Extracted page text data
++++++++++
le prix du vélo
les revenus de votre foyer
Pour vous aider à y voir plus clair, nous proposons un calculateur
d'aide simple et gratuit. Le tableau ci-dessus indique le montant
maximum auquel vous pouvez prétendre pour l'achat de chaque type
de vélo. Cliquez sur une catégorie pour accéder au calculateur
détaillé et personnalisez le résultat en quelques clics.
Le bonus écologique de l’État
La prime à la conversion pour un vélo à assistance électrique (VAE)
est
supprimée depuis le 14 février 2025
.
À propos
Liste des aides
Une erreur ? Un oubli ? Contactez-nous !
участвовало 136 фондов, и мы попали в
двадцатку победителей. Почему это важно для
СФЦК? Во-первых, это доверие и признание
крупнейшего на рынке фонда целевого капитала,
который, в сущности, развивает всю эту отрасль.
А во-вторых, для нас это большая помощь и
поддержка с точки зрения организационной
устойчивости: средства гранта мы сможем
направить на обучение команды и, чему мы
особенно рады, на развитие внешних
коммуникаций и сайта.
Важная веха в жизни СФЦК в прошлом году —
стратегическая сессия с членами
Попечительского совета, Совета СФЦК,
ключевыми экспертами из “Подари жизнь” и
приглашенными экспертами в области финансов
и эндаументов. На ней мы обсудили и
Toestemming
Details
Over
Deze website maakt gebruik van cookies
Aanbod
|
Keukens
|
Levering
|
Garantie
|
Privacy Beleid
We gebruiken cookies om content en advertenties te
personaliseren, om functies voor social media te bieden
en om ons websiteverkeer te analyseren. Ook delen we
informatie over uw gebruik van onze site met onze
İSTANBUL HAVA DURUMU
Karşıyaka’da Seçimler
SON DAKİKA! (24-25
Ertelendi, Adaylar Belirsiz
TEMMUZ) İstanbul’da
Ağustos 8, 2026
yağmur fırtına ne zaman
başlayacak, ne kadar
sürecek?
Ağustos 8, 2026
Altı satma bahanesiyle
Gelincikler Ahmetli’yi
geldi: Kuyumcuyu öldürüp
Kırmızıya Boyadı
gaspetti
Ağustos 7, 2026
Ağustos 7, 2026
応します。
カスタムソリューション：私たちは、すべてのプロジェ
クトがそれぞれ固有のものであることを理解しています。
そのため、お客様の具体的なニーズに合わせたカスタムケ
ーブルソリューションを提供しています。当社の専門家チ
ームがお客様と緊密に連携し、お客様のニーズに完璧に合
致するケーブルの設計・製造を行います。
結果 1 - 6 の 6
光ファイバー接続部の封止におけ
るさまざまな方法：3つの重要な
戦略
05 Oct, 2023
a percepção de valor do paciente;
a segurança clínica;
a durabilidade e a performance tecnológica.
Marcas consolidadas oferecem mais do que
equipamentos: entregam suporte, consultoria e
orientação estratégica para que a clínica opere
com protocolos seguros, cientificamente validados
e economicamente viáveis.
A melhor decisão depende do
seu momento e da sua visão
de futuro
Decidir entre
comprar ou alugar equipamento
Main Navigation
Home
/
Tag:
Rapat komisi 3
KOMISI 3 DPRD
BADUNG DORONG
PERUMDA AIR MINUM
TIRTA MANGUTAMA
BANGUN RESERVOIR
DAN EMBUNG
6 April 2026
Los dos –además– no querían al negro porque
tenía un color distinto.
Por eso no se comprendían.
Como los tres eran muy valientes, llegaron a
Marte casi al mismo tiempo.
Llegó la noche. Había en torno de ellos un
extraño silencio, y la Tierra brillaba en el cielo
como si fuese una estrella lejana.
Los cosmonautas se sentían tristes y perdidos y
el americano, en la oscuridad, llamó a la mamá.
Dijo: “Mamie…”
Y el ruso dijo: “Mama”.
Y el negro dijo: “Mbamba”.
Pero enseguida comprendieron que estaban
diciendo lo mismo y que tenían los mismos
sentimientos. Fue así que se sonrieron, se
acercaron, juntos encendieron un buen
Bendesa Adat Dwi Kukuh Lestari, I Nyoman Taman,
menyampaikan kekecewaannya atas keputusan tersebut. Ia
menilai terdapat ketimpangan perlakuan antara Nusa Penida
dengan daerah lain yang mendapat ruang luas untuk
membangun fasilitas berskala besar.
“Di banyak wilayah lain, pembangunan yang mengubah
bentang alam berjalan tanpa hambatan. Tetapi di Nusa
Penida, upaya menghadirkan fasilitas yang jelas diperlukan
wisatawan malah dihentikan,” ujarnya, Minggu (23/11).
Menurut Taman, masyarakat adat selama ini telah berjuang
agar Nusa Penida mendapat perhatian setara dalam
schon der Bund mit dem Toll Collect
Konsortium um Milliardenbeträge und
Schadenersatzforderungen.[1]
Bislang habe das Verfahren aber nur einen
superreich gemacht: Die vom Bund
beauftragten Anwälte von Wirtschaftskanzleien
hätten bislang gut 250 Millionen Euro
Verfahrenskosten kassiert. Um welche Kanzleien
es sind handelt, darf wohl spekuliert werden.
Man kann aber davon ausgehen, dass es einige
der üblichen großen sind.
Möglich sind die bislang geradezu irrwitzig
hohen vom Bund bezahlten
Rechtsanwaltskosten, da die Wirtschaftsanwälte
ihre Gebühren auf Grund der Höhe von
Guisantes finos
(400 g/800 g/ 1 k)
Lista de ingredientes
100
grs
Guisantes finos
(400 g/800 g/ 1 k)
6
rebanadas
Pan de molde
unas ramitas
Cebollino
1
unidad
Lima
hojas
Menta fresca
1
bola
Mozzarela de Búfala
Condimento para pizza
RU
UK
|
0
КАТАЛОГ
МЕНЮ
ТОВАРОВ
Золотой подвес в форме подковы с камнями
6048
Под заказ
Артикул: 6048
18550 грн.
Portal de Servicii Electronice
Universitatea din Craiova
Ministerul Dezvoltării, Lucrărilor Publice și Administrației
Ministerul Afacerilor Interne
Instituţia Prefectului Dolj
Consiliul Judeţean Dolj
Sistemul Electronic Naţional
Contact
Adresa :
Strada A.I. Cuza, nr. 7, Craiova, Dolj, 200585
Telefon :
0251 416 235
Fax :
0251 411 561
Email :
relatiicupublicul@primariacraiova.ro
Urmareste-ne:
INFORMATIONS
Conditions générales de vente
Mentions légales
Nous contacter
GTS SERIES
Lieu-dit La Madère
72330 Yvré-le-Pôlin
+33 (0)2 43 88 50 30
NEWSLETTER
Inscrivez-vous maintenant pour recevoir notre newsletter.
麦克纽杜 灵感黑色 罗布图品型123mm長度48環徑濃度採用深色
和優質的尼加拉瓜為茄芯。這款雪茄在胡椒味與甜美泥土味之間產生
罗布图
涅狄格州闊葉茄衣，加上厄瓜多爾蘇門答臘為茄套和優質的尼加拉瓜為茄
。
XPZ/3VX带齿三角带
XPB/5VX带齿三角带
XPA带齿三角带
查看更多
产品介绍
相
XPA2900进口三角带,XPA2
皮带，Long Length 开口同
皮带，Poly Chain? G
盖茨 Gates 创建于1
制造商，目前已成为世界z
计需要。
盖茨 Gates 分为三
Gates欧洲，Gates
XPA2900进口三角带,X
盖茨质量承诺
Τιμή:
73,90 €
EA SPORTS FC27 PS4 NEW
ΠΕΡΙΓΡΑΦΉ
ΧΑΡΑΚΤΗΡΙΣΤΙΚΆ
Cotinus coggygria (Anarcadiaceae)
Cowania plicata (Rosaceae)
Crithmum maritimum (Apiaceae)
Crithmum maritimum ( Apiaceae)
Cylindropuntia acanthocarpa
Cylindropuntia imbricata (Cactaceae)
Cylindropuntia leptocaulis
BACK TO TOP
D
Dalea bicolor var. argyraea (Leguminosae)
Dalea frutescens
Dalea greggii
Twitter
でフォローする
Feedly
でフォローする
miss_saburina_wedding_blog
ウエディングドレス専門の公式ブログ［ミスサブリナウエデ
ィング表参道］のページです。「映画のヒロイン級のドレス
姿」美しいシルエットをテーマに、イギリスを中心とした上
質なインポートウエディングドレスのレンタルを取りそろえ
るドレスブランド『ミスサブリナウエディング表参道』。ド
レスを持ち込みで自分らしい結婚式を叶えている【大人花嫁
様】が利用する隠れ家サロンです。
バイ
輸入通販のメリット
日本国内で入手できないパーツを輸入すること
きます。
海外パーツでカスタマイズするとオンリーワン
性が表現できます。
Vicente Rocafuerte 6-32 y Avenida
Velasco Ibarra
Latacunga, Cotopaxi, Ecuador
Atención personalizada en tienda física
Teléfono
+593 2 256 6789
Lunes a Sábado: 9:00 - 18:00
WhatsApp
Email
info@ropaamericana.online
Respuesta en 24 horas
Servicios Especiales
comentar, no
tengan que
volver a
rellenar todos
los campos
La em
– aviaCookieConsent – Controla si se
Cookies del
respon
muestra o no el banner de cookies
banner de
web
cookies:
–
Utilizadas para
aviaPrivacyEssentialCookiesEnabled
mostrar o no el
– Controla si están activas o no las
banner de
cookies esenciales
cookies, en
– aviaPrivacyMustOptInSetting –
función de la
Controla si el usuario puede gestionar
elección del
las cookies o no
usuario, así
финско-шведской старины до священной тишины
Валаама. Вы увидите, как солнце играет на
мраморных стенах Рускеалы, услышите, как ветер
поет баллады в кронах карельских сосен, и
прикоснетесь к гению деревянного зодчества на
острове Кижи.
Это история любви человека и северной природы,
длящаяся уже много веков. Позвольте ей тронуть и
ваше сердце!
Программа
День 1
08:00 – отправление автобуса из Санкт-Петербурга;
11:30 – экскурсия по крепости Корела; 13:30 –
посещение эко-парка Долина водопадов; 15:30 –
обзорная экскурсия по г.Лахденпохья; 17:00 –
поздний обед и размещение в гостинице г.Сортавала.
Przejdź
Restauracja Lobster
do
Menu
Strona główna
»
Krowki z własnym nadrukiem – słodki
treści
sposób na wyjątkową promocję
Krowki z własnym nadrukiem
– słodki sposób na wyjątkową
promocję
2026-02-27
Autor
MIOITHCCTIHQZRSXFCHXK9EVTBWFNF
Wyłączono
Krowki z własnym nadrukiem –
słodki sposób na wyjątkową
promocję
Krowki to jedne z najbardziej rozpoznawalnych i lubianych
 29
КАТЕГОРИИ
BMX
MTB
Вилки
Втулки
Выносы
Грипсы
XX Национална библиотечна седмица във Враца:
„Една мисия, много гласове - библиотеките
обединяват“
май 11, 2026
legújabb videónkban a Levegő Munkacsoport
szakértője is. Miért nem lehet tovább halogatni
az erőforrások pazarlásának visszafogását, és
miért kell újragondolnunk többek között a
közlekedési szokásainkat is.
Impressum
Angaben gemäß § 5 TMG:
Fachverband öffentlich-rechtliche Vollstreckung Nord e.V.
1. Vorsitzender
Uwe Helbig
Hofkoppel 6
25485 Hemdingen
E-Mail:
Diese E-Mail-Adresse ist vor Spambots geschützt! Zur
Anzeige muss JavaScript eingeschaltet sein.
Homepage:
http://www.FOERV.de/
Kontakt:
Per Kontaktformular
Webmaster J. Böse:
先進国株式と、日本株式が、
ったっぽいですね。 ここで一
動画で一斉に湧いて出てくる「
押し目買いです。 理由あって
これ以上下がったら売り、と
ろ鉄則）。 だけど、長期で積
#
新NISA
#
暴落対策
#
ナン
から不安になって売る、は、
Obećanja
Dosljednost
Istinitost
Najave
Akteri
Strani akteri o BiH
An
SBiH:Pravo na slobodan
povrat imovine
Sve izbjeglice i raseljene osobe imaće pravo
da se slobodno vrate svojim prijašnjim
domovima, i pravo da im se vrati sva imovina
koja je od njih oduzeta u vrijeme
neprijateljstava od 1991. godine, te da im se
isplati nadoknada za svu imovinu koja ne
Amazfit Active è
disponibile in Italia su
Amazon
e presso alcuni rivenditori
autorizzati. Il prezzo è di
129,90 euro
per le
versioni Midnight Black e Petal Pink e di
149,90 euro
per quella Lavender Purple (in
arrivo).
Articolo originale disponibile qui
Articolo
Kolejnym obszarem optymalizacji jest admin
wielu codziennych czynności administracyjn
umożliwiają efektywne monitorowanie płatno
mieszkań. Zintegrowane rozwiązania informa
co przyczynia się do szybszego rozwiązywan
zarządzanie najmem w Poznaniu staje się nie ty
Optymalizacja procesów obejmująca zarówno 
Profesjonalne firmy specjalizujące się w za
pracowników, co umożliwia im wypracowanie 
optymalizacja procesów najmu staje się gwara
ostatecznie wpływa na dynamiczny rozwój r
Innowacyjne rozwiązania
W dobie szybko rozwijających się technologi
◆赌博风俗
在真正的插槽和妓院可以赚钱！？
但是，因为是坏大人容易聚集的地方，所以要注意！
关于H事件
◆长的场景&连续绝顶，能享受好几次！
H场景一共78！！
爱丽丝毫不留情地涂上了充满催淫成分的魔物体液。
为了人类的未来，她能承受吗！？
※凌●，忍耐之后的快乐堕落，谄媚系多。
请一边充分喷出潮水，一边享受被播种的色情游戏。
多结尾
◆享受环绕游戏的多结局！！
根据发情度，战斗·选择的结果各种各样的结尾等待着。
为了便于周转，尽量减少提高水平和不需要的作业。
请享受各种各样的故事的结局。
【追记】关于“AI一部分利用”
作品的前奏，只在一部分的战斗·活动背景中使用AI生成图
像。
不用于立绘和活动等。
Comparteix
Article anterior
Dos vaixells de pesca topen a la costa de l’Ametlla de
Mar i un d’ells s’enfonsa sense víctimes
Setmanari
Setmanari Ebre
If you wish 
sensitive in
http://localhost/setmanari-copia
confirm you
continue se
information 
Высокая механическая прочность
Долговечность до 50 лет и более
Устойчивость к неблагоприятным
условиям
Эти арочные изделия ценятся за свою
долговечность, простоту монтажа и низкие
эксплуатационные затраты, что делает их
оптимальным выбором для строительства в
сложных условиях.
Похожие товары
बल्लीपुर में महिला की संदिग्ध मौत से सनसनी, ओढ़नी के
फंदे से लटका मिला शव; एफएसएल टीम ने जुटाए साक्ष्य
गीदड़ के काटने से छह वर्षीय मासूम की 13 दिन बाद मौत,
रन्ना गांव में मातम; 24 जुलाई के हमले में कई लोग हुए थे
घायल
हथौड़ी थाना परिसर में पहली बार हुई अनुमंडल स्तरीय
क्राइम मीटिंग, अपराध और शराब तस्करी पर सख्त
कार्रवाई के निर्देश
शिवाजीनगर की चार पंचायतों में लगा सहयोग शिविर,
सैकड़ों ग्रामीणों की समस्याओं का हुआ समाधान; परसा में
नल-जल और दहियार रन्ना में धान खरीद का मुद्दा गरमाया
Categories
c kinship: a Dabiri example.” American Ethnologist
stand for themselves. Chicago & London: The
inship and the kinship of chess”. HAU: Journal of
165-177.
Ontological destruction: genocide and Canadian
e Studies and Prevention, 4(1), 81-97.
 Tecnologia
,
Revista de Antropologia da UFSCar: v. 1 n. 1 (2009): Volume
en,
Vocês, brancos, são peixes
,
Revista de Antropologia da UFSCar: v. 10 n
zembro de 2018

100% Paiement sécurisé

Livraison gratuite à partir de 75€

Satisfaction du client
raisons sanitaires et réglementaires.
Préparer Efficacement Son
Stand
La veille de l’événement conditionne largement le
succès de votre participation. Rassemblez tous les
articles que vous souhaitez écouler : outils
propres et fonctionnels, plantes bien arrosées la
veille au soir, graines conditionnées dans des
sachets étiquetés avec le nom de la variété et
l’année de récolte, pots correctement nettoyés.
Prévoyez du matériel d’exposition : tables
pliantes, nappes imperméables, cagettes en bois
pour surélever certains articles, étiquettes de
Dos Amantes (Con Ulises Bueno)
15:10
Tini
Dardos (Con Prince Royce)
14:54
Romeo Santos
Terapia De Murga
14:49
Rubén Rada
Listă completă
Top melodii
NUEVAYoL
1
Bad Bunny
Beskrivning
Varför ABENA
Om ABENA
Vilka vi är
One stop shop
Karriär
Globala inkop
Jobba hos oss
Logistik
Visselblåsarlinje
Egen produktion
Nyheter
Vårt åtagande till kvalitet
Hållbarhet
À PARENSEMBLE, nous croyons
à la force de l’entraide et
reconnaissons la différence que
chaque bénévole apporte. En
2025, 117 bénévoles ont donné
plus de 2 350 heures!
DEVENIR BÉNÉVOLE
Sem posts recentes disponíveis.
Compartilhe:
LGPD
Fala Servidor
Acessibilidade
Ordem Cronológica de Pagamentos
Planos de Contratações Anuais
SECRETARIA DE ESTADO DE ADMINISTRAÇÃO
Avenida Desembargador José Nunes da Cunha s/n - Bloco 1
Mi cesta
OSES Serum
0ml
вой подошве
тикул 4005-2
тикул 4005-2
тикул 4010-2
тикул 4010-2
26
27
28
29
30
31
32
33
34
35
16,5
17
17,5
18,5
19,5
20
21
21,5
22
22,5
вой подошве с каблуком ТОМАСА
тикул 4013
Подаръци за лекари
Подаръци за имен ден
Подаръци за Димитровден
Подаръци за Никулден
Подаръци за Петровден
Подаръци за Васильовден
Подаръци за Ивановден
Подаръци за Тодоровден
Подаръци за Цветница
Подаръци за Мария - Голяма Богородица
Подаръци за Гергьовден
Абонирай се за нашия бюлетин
++++++++++
Scan the data above for the word "staje", then copy every line that holds it.

zarządzanie najmem w Poznaniu staje się nie ty
optymalizacja procesów najmu staje się gwara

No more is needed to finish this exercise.